Solving the Storage Location Assignment Problem with Genetic Algorithms

9 min readDec 4, 2023

Introduction

In a previous blog post, we explored the Storage Location Assignment Problem, a common logistics challenge faced by businesses. We discussed its importance and how it can be solved using optimization tools like Gurobi. We saw that while it is possible to formulate the problem as a mixed integer problem and solve it optimally, this approach takes a lot of time to compute.

In this sequel, we’ll take a different approach and delve into the world of genetic algorithms to tackle the same problem. Genetic algorithms are a class of optimization techniques inspired by the principles of natural selection and evolution. Let’s explore how they can be used to find solutions to the Storage Location Assignment Problem.

We will cover genetic algorithm basics, repairing mechanisms, how to encode a MILP objective function as a fitness function and much more! Furthermore you will learn how to code up your own genetic algorithms for combinatorial problems in python.

Genetic Algorithms Basics

To start, it’s essential to understand the core concepts of genetic algorithms. I will only provide you with the basics, if you are interested in learning more you can read about it in depth here.

At their core, genetic algorithms mimic the process of evolution in nature. They operate with a population of potential solutions, represented as chromosomes. These chromosomes contain genes, which encode information about a candidate solution.

While genetic algorithms are often individual to a given problem tehy often follow the same building blocks. These are:

Selection: Genetic algorithms favor individuals (solutions) with higher fitness. This is similar to the survival of the fittest in nature.
Crossover: This operation combines genetic material from two parent solutions to create one or more offspring solutions.
Mutation: Random changes are introduced in an attempt to explore new areas of the solution space and maintain diversity.

Adapting the Problem to Genetic Algorithms

For the Storage Location Assignment Problem, we need to adapt the problem to fit the genetic algorithm framework. First, we must define a representation for potential solutions (chromosomes) and a way to evaluate their quality (fitness function).

Representation: For genetic algorithms often a binary representation of the solution is choosen. For this problem we want to encode the solution a little bit different. A chromosome can represent a set of storage locations for products. Each gene corresponds to a product and encodes its assigned storage location.
Fitness Function: The fitness function should evaluate how well a solution assigns storage locations while considering factors like distance, capacity, and cost. The good news is we already formulated a fitness function in our last part on MILP! We’ll simply use the objective function of the SLAP-MILP as the fitness function.

Genetic Algorithm Implementation

Now we have all building blocks to actually code our GA. Implementing a genetic algorithm involves several steps:

Lets implement this loop step by step.

Initialization:

First we need to create an initial population of potential solutions. This can be random or based on heuristics.

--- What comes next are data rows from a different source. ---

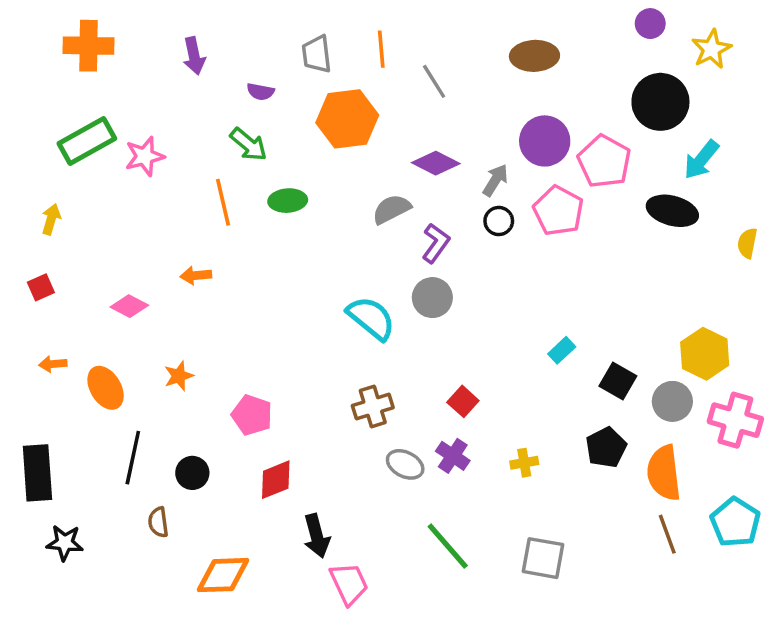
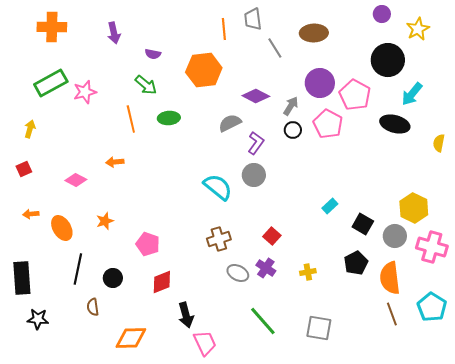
gray trapezoid: (317, 54) -> (253, 19), moved
gray line: (434, 81) -> (275, 48), moved

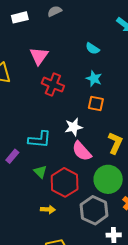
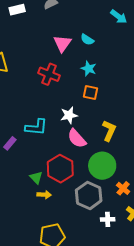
pink triangle: (39, 56) -> (62, 43), moved
green triangle: (40, 172) -> (36, 178), moved

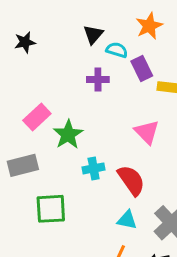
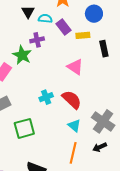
green star: (68, 134) -> (22, 55), moved
cyan triangle: (127, 220) -> (74, 125), turned 40

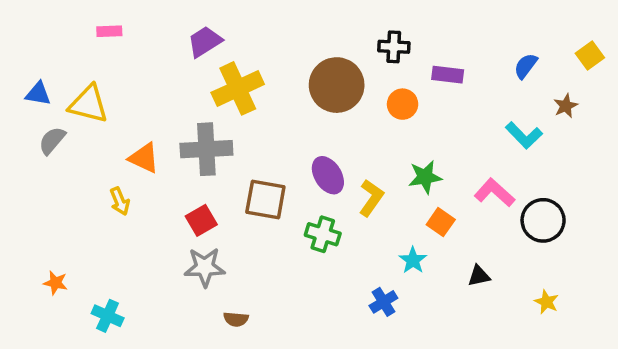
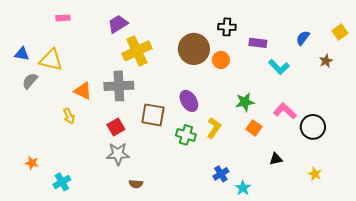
orange circle: (403, 104) -> (221, 60), moved
cyan L-shape: (524, 135) -> (279, 67), moved
yellow L-shape: (371, 198) -> (214, 128), moved
cyan star: (413, 260) -> (243, 188), moved
cyan cross: (108, 316) -> (62, 182), turned 36

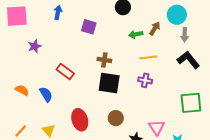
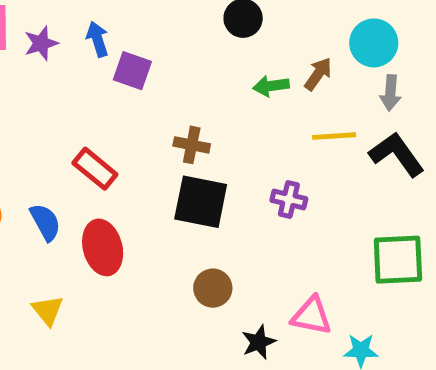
blue arrow: (58, 12) -> (97, 39), moved, turned -32
purple square: (89, 27) -> (132, 71), moved
purple star: (35, 46) -> (41, 43), moved
yellow line: (148, 57) -> (334, 136), moved
red ellipse: (80, 120) -> (103, 247), moved
pink triangle: (157, 128) -> (312, 316), turned -48

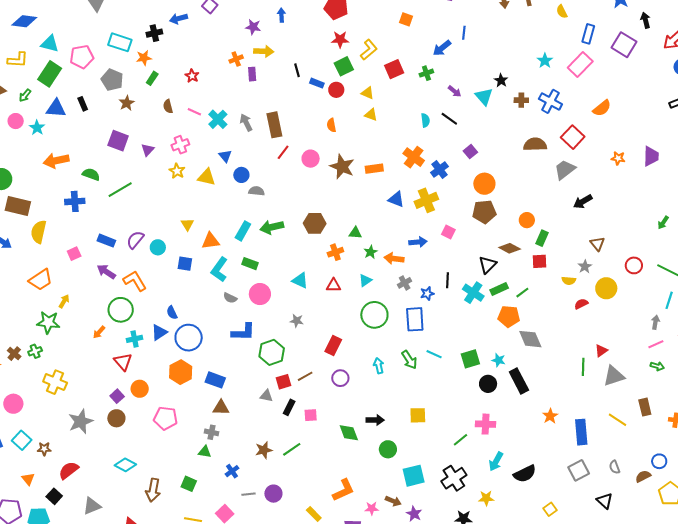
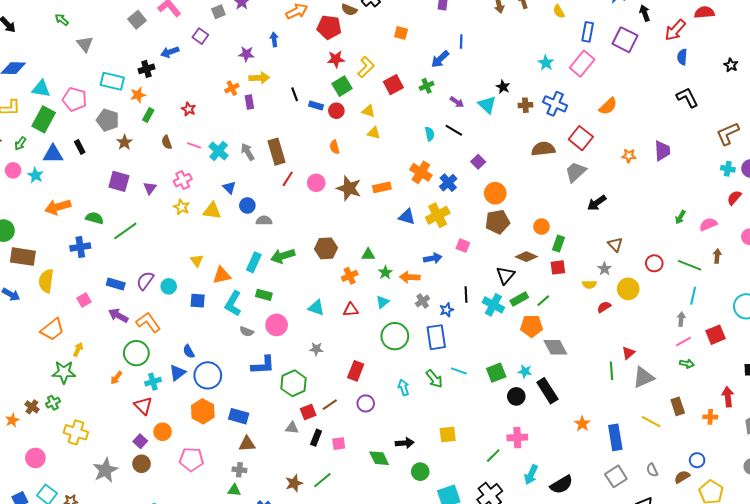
pink pentagon: (82, 57) -> (75, 99), turned 30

We have to choose the number of individuals in the population. We will assign the products to random storage locations. To that we simply shuffle the list with the storage locations and draw a random location for each product. Then we append the location to the chromosome. Now each index of the chromosome represents one product with a storage location as the value.

import random
import numpy as np

products = []
locations_list = []
def generate_genome(products, locations_list):
    chromosome = []
    random.shuffle(locations_list)
    for i in range(len(products)):
        storage_loc = locations_list[i]
        chromosome.append(storage_loc)
    return chromosome

initial_population = [generate_genome(products, storage_locs, warehouse) for i in range(200)]

2. Selection:

Now we have 200 individuals with randomly assigned storage locations. How do we know which individual has the best assignment and should be used for reproduction? Easy — we use our fitness function!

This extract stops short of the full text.